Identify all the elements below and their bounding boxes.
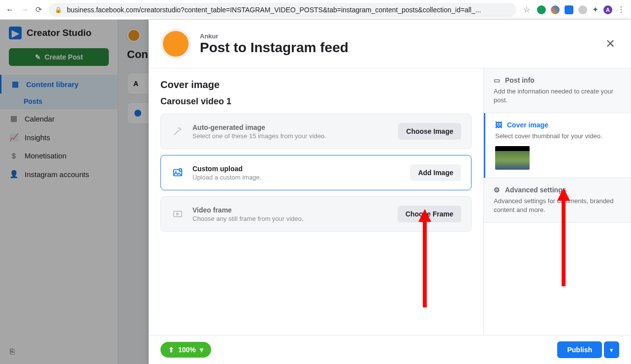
extension-icon[interactable] — [565, 5, 573, 14]
option-desc: Choose any still frame from your video. — [192, 215, 390, 222]
option-title: Custom upload — [192, 165, 402, 173]
side-cover-image[interactable]: 🖼 Cover image Select cover thumbnail for… — [484, 113, 631, 178]
reload-button[interactable]: ⟳ — [35, 5, 42, 14]
extension-icon[interactable] — [578, 5, 587, 14]
extension-icons: ✦ A ⋮ — [537, 5, 625, 14]
add-image-button[interactable]: Add Image — [410, 164, 461, 181]
user-avatar — [160, 29, 191, 59]
bookmark-star-icon[interactable]: ☆ — [523, 5, 530, 14]
image-icon: 🖼 — [495, 121, 502, 129]
option-auto-generated[interactable]: Auto-generated image Select one of these… — [160, 114, 472, 149]
upload-arrow-icon: ⬆ — [168, 346, 174, 354]
card-icon: ▭ — [494, 76, 500, 84]
close-button[interactable]: ✕ — [601, 33, 619, 55]
forward-button[interactable]: → — [21, 5, 29, 14]
upload-progress[interactable]: ⬆ 100% ▾ — [160, 342, 211, 358]
modal-main: Cover image Carousel video 1 Auto-genera… — [149, 68, 483, 335]
annotation-arrow-2 — [556, 188, 571, 288]
modal-user: Ankur — [200, 32, 593, 40]
profile-avatar[interactable]: A — [603, 5, 612, 14]
publish-button[interactable]: Publish — [557, 341, 602, 358]
chevron-down-icon: ▾ — [200, 346, 203, 354]
url-text: business.facebook.com/creatorstudio?cont… — [67, 6, 481, 14]
lock-icon: 🔒 — [55, 6, 62, 13]
modal-footer: ⬆ 100% ▾ Publish ▾ — [149, 335, 631, 364]
option-title: Auto-generated image — [192, 123, 390, 131]
nav-arrows: ← → — [6, 5, 29, 14]
chrome-menu-icon[interactable]: ⋮ — [617, 5, 625, 14]
publish-dropdown[interactable]: ▾ — [604, 341, 619, 358]
cover-thumbnail[interactable] — [495, 146, 530, 170]
url-bar[interactable]: 🔒 business.facebook.com/creatorstudio?co… — [49, 3, 516, 17]
option-desc: Select one of these 15 images from your … — [192, 132, 390, 140]
modal-title: Post to Instagram feed — [200, 40, 593, 56]
option-title: Video frame — [192, 206, 390, 214]
extensions-puzzle-icon[interactable]: ✦ — [592, 5, 599, 14]
video-frame-icon — [171, 207, 185, 221]
upload-image-icon — [171, 166, 185, 180]
modal-header: Ankur Post to Instagram feed ✕ — [149, 20, 631, 68]
browser-toolbar: ← → ⟳ 🔒 business.facebook.com/creatorstu… — [0, 0, 631, 20]
wand-icon — [171, 124, 185, 138]
option-desc: Upload a custom image. — [192, 174, 402, 181]
annotation-arrow-1 — [417, 209, 432, 309]
gear-icon: ⚙ — [494, 186, 500, 194]
choose-image-button[interactable]: Choose Image — [398, 123, 461, 140]
side-post-info[interactable]: ▭ Post info Add the information needed t… — [484, 68, 631, 113]
section-subtitle: Carousel video 1 — [160, 96, 472, 107]
back-button[interactable]: ← — [6, 5, 14, 14]
section-title: Cover image — [160, 79, 472, 91]
extension-icon[interactable] — [551, 5, 560, 14]
extension-icon[interactable] — [537, 5, 546, 14]
option-custom-upload[interactable]: Custom upload Upload a custom image. Add… — [160, 155, 472, 190]
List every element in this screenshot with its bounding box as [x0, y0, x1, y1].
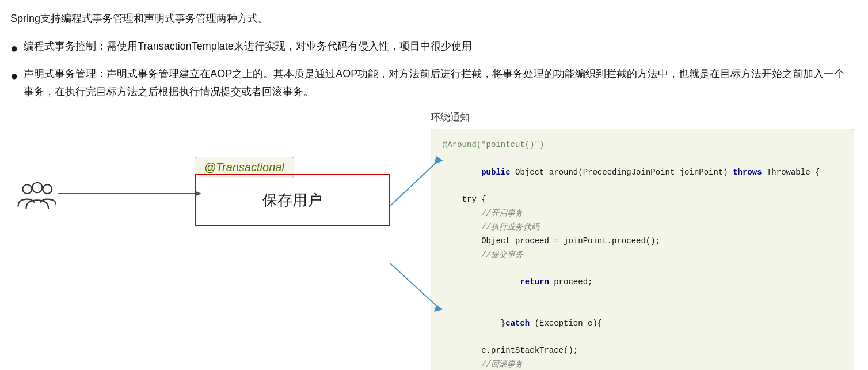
diagram-left: @Transactional 保存用户 — [10, 111, 425, 307]
bullet-item-2: ● 声明式事务管理：声明式事务管理建立在AOP之上的。其本质是通过AOP功能，对… — [10, 65, 854, 100]
diagram-section: @Transactional 保存用户 环绕通知 @Around("pointc… — [10, 111, 854, 370]
code-title: 环绕通知 — [431, 111, 854, 124]
bullet-item-1: ● 编程式事务控制：需使用TransactionTemplate来进行实现，对业… — [10, 37, 854, 58]
bullet-text-2: 声明式事务管理：声明式事务管理建立在AOP之上的。其本质是通过AOP功能，对方法… — [24, 65, 854, 100]
svg-point-1 — [32, 183, 43, 193]
code-line-10: e.printStackTrace(); — [443, 344, 842, 358]
save-user-box: 保存用户 — [195, 174, 390, 226]
bullet-text-1: 编程式事务控制：需使用TransactionTemplate来进行实现，对业务代… — [24, 37, 854, 55]
code-box: @Around("pointcut()") public Object arou… — [431, 129, 854, 370]
code-line-11: //回滚事务 — [443, 358, 842, 370]
svg-point-2 — [43, 184, 52, 194]
user-icon — [16, 180, 56, 214]
bullet-dot-1: ● — [10, 38, 18, 58]
bullet-dot-2: ● — [10, 66, 18, 86]
svg-point-0 — [22, 184, 32, 194]
code-line-3: try { — [443, 193, 842, 207]
code-line-7: //提交事务 — [443, 248, 842, 262]
keyword-public: public — [481, 168, 510, 177]
code-line-8: return proceed; — [443, 262, 842, 303]
code-line-1: @Around("pointcut()") — [443, 138, 842, 152]
intro-text: Spring支持编程式事务管理和声明式事务管理两种方式。 — [10, 10, 854, 27]
arrow-user-to-box — [58, 193, 201, 194]
save-user-label: 保存用户 — [262, 190, 322, 210]
code-line-2: public Object around(ProceedingJoinPoint… — [443, 152, 842, 193]
code-line-9: }catch (Exception e){ — [443, 303, 842, 344]
code-line-6: Object proceed = joinPoint.proceed(); — [443, 235, 842, 248]
code-line-4: //开启事务 — [443, 207, 842, 221]
code-line-5: //执行业务代码 — [443, 221, 842, 235]
bullet-list: ● 编程式事务控制：需使用TransactionTemplate来进行实现，对业… — [10, 37, 854, 100]
code-section: 环绕通知 @Around("pointcut()") public Object… — [431, 111, 854, 370]
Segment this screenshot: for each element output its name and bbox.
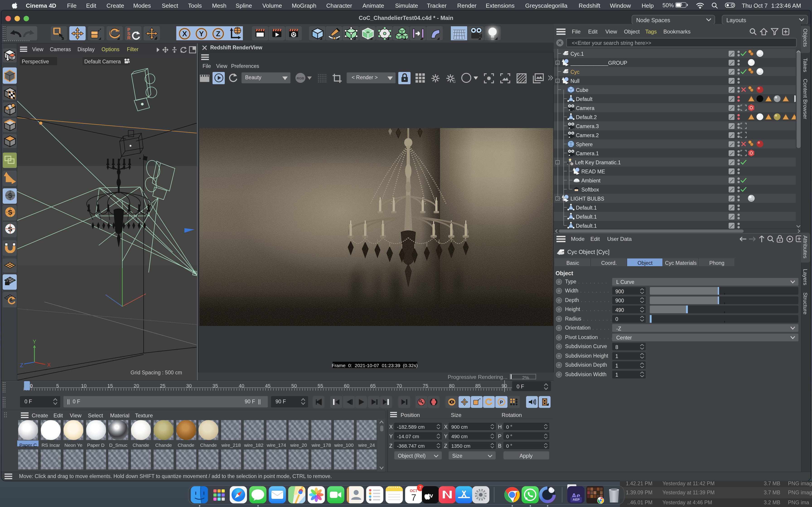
svg-text:RGB: RGB xyxy=(297,76,304,80)
svg-text:Z: Z xyxy=(20,362,23,368)
svg-text:S: S xyxy=(8,209,12,216)
svg-text:G: G xyxy=(453,79,455,83)
svg-text:X: X xyxy=(47,362,51,368)
svg-text:S: S xyxy=(8,225,12,233)
svg-text:Y: Y xyxy=(33,339,36,345)
svg-text:S: S xyxy=(8,192,12,199)
svg-text:Z: Z xyxy=(216,30,220,38)
svg-text:X: X xyxy=(182,30,187,38)
svg-text:7: 7 xyxy=(411,493,416,502)
svg-text:P: P xyxy=(500,399,503,404)
svg-text:OCT: OCT xyxy=(410,489,417,493)
svg-text:Y: Y xyxy=(199,30,204,38)
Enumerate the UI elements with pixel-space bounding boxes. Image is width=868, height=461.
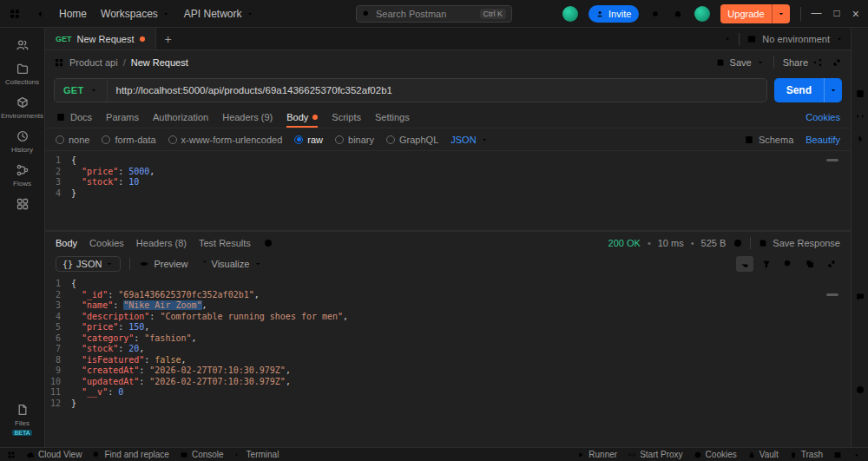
cookies-button[interactable]: Cookies	[694, 450, 737, 459]
editor-scrollbar[interactable]	[826, 293, 838, 296]
expand-button[interactable]	[852, 451, 861, 459]
cookies-link[interactable]: Cookies	[806, 106, 840, 128]
status-badge[interactable]: 200 OK	[608, 238, 641, 248]
sidebar-item-apis[interactable]	[0, 192, 44, 215]
save-response-button[interactable]: Save Response	[758, 238, 840, 248]
code-line[interactable]: 12}	[45, 398, 851, 410]
filter-button[interactable]	[758, 256, 775, 272]
settings-gear-icon[interactable]	[649, 8, 661, 20]
close-button[interactable]: ×	[852, 7, 859, 21]
tab-params[interactable]: Params	[106, 106, 139, 128]
send-button[interactable]: Send	[774, 78, 842, 102]
response-history-icon[interactable]	[263, 238, 273, 248]
start-proxy-button[interactable]: Start Proxy	[628, 450, 682, 459]
code-line[interactable]: 2 "_id": "69a1436625370fc352af02b1",	[45, 290, 851, 301]
share-button[interactable]: Share	[783, 57, 823, 68]
code-line[interactable]: 3 "name": "Nike Air Zoom",	[45, 300, 851, 312]
editor-scrollbar[interactable]	[826, 159, 838, 161]
mode-graphql[interactable]: GraphQL	[386, 135, 438, 145]
nav-home[interactable]: Home	[59, 8, 87, 20]
terminal-button[interactable]: Terminal	[234, 450, 279, 459]
tab-overflow-chevron-icon[interactable]	[723, 35, 732, 43]
minimize-button[interactable]: —	[812, 7, 822, 21]
schema-button[interactable]: Schema	[744, 135, 793, 145]
code-line[interactable]: 4}	[45, 188, 851, 200]
copy-button[interactable]	[801, 256, 819, 272]
sidebar-item-flows[interactable]: Flows	[0, 158, 44, 192]
vault-button[interactable]: Vault	[747, 450, 779, 459]
sidebar-item-workspace[interactable]	[0, 33, 44, 56]
tab-authorization[interactable]: Authorization	[153, 106, 208, 128]
method-selector[interactable]: GET	[55, 79, 108, 102]
environment-selector[interactable]: No environment	[746, 34, 844, 44]
code-line[interactable]: 8 "isFeatured": false,	[45, 355, 851, 366]
lightning-icon[interactable]	[855, 134, 865, 144]
mode-binary[interactable]: binary	[335, 135, 374, 145]
code-line[interactable]: 9 "createdAt": "2026-02-27T07:10:30.979Z…	[45, 366, 851, 377]
mode-none[interactable]: none	[56, 135, 89, 145]
code-line[interactable]: 2 "price": 5000,	[45, 167, 851, 178]
runner-button[interactable]: Runner	[576, 450, 617, 459]
globe-icon[interactable]	[733, 238, 743, 248]
request-body-editor[interactable]: 1{2 "price": 5000,3 "stock": 104}	[45, 151, 851, 231]
agent-status-icon[interactable]	[562, 6, 578, 22]
link-button[interactable]	[832, 57, 842, 68]
upgrade-button[interactable]: Upgrade	[720, 4, 789, 23]
beautify-link[interactable]: Beautify	[806, 135, 840, 145]
notifications-bell-icon[interactable]	[672, 8, 684, 20]
response-tab-body[interactable]: Body	[56, 238, 77, 248]
code-line[interactable]: 1{	[45, 155, 851, 167]
code-line[interactable]: 4 "description": "Comfortable running sh…	[45, 312, 851, 323]
preview-button[interactable]: Preview	[139, 259, 187, 269]
code-icon[interactable]	[855, 111, 865, 122]
request-tab[interactable]: GET New Request	[45, 28, 156, 49]
language-selector[interactable]: JSON	[450, 135, 488, 145]
tab-scripts[interactable]: Scripts	[332, 106, 361, 128]
documentation-icon[interactable]	[855, 89, 865, 99]
nav-api-network[interactable]: API Network	[184, 8, 254, 20]
response-tab-headers[interactable]: Headers (8)	[136, 238, 187, 248]
console-button[interactable]: Console	[180, 450, 224, 459]
breadcrumb-collection[interactable]: Product api	[69, 57, 118, 68]
code-line[interactable]: 1{	[45, 279, 851, 290]
new-tab-button[interactable]: +	[156, 28, 181, 49]
app-menu-icon[interactable]	[9, 8, 21, 20]
mode-form-data[interactable]: form-data	[102, 135, 155, 145]
link-button[interactable]	[823, 256, 840, 272]
global-search-input[interactable]: Search Postman Ctrl K	[356, 5, 512, 23]
response-size[interactable]: 525 B	[701, 238, 727, 248]
response-tab-cookies[interactable]: Cookies	[89, 238, 124, 248]
trash-button[interactable]: Trash	[789, 450, 823, 459]
wrap-text-button[interactable]	[736, 256, 753, 272]
mode-x-www-form-urlencoded[interactable]: x-www-form-urlencoded	[168, 135, 283, 145]
tab-headers[interactable]: Headers (9)	[222, 106, 273, 128]
comment-icon[interactable]	[855, 292, 865, 302]
mode-raw[interactable]: raw	[294, 135, 323, 145]
back-icon[interactable]	[35, 9, 45, 19]
nav-workspaces[interactable]: Workspaces	[101, 8, 170, 20]
code-line[interactable]: 3 "stock": 10	[45, 177, 851, 188]
maximize-button[interactable]: □	[834, 7, 840, 21]
response-tab-test-results[interactable]: Test Results	[199, 238, 251, 248]
save-button[interactable]: Save	[715, 57, 765, 68]
response-format-selector[interactable]: {} JSON	[56, 256, 121, 272]
search-response-button[interactable]	[779, 256, 797, 272]
response-body-editor[interactable]: 1{2 "_id": "69a1436625370fc352af02b1",3 …	[45, 274, 851, 447]
invite-button[interactable]: Invite	[589, 5, 639, 23]
sidebar-item-files[interactable]: Files BETA	[0, 398, 44, 440]
sidebar-item-history[interactable]: History	[0, 124, 44, 158]
user-avatar[interactable]	[694, 6, 710, 22]
tab-docs[interactable]: Docs	[56, 106, 92, 128]
find-and-replace-button[interactable]: Find and replace	[92, 450, 169, 459]
sidebar-item-collections[interactable]: Collections	[0, 56, 44, 90]
tab-settings[interactable]: Settings	[375, 106, 410, 128]
code-line[interactable]: 5 "price": 150,	[45, 322, 851, 333]
code-line[interactable]: 6 "category": "fashion",	[45, 333, 851, 345]
code-line[interactable]: 10 "updatedAt": "2026-02-27T07:10:30.979…	[45, 377, 851, 388]
url-input[interactable]: http://localhost:5000/api/products/69a14…	[108, 85, 401, 95]
code-line[interactable]: 7 "stock": 20,	[45, 344, 851, 355]
response-time[interactable]: 10 ms	[658, 238, 684, 248]
info-icon[interactable]	[855, 385, 865, 395]
cloud-view-button[interactable]: Cloud View	[26, 450, 82, 459]
code-line[interactable]: 11 "__v": 0	[45, 387, 851, 398]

Your instructions ▸
For the entries, state the number of lines that include the string "generated". Add no other words.

Answer to the problem ▸
2